The crime scene was wiped clean and rearranged to make it look as if a robbery had taken place. The body was covered with a quilt and a sheet, apparently so that the killers would not have to look at her.

Claudia Matteini, a judge in charge of earlier hearings, wrote that Kercher was “subjected to several acts of violence, characterised by extreme cruelty in a hideous frenzy, surely a sign of personalities who were perverse and lacking in any inhibitions.”

The judge expressed her “dismay and apprehension” at Knox’s cold manner after the murder. She was struck by a woman so young “finding it so easy to control her state of mind”.

Knox was imprisoned after she confessed she had been in the cottage at the time of the murder and that she had been in the kitchen and had covered her ears to stifle the sound of Kercher’s screams. She then withdrew her testimony, which has been ruled inadmissible by Italy’s supreme court, on the grounds that no lawyer was present.

Soon after she was jailed on November 6, Knox wrote the two-page account in which she described the supposed conversation on Sollecito’s bed.

“This is what happened - I swear it,” she wrote. She spent the evening at the home of Sollecito. “I checked my e-mails on his computer for a time and then I read him a bit of Harry Potter in German. We watched [the film] Amélie and we kissed each other a bit,” Knox continued.

After dinner, Sollecito said he wanted to smoke cannabis and the two talked on his bed “about the kinds of people we were”. Knox added: “Raffaele told me about his past. About how he had a horrible experience with drugs and alcohol.”

Claiming in her account to have consoled Sollecito when he blamed himself for not having been at his depressed mother’s side before she committed suicide, Knox outlined her own philosophy of life.

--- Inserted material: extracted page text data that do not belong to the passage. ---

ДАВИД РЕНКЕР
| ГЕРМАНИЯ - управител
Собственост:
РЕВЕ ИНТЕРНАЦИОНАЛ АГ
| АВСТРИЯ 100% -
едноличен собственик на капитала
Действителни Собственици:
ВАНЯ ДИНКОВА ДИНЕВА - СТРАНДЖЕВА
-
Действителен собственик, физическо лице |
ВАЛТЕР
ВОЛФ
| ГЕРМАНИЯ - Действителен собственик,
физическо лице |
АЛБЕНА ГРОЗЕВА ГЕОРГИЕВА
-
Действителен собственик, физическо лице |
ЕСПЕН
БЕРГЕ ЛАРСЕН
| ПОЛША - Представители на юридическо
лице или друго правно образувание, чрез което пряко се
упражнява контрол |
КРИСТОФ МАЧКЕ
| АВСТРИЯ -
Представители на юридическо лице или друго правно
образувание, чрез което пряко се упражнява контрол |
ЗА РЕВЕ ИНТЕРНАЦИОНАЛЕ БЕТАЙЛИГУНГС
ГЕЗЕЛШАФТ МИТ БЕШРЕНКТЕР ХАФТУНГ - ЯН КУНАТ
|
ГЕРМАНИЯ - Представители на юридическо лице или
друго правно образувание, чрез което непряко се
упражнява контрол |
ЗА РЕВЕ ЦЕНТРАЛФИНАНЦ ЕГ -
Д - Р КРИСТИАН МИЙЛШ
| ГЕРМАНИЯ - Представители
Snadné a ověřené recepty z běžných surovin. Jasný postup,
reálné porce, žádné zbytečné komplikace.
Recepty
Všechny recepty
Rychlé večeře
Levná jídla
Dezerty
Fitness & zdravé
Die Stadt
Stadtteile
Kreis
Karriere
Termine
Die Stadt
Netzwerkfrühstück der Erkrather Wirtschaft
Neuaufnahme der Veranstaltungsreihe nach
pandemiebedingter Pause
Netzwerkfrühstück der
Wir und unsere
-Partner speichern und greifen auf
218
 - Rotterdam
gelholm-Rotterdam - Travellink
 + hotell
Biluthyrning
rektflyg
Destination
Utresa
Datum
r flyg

“I told him that life is full of choices and that these choices are not necessarily between good and evil, but between what’s better and what’s worse, and that what we all must do is that which we believe is best.”

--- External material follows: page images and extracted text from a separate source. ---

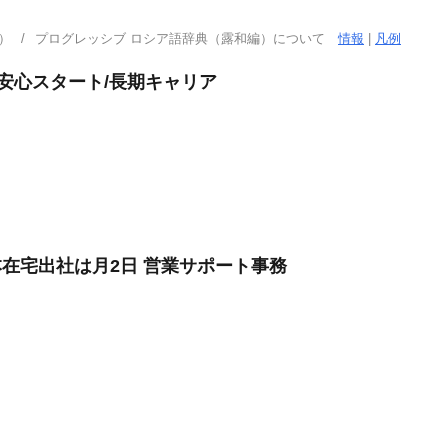
）
プログレッシブ ロシア語辞典（露和編）について
情報
|
凡例
で安心スタート/長期キャリア
本在宅出社は月2日 営業サポート事務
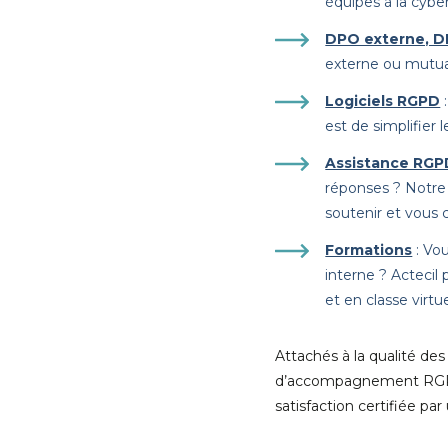
équipes à la cyber
DPO externe, D
externe ou mutua
Logiciels RGPD
est de simplifier
Assistance RGP
réponses ? Notre
soutenir et vous c
Formations
: Vou
interne ? Actecil
et en classe virtue
Attachés à la qualité d
d’accompagnement RGPD,
satisfaction certifiée pa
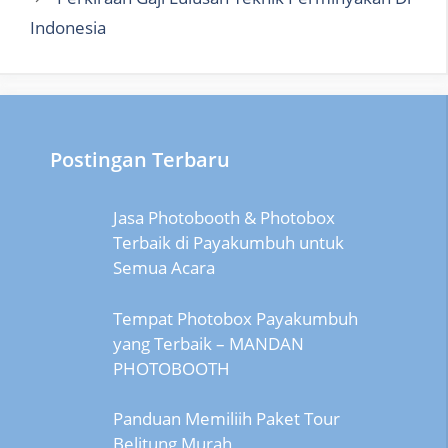
Indonesia
Postingan Terbaru
Jasa Photobooth & Photobox
Terbaik di Payakumbuh untuk
Semua Acara
Tempat Photobox Payakumbuh
yang Terbaik – MANDAN
PHOTOBOOTH
Panduan Memiliih Paket Tour
Belitung Murah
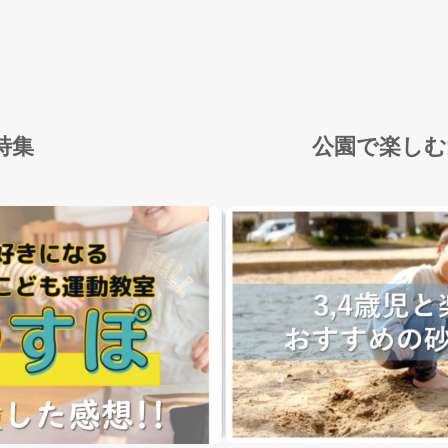
特集
公園で楽しむ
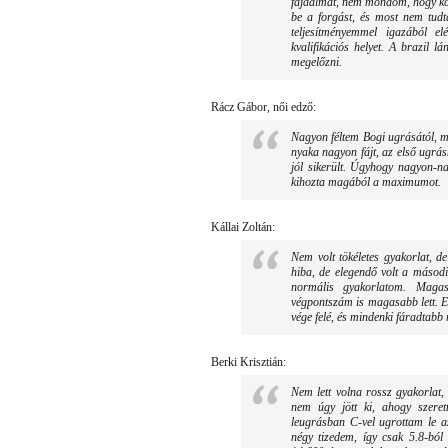
fájdalmat, nem mondom, hogy könn
be a forgást, és most nem tudta
teljesítményemmel igazából e
kvalifikációs helyet. A brazil l
megelőzni.
Rácz Gábor, női edző:
Nagyon féltem Bogi ugrásától, me
nyaka nagyon fájt, az első ugrásn
jól sikerült. Úgyhogy nagyon-nag
kihozta magából a maximumot.
Kállai Zoltán:
Nem volt tökéletes gyakorlat, d
hiba, de elegendő volt a második
normális gyakorlatom. Magas
végpontszám is magasabb lett. El
vége felé, és mindenki fáradtabb m
Berki Krisztián:
Nem lett volna rossz gyakorlat, 
nem úgy jött ki, ahogy szeret
leugrásban C-vel ugrottam le az
négy tizedem, így csak 5.8-ból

Knox concluded: “It was a very long conversation but it happened and it must have happened while Meredith was being killed.”

Both Knox and Sollecito have the support of strong defence teams. Knox’s team includes her family in Seattle, backed by a public relations adviser, and two lawyers and two forensic experts. Sollecito has his father, a urologist, and three lawyers including Giulia Bongiorno, who has defended the former prime minister Giulio Andreotti against mafia charges. In contrast, Guede has two local lawyers to speak for him.

Kercher’s family have briefed the Florentine lawyer Francesco Maresca, and have given only a couple of short news conferences at which they have confined themselves to reading prepared statements.

On the eve of last week’s hearing, Kercher’s sister Stephanie read out a statement in a steady voice at a Perugia hotel to say the family was “pleased that we have reached a new phase in the process, hoping that justice will soon be done for Meredith”.

But justice for Meredith Kercher and her family will take some time yet. If, as expected, Knox and Sollecito are sent to trial, the case will not begin until December or January, a legal source said. The trial could last up to eight months, and would probably be followed by an appeal to a higher court and then to the supreme court, with a final verdict in late 2009 at best.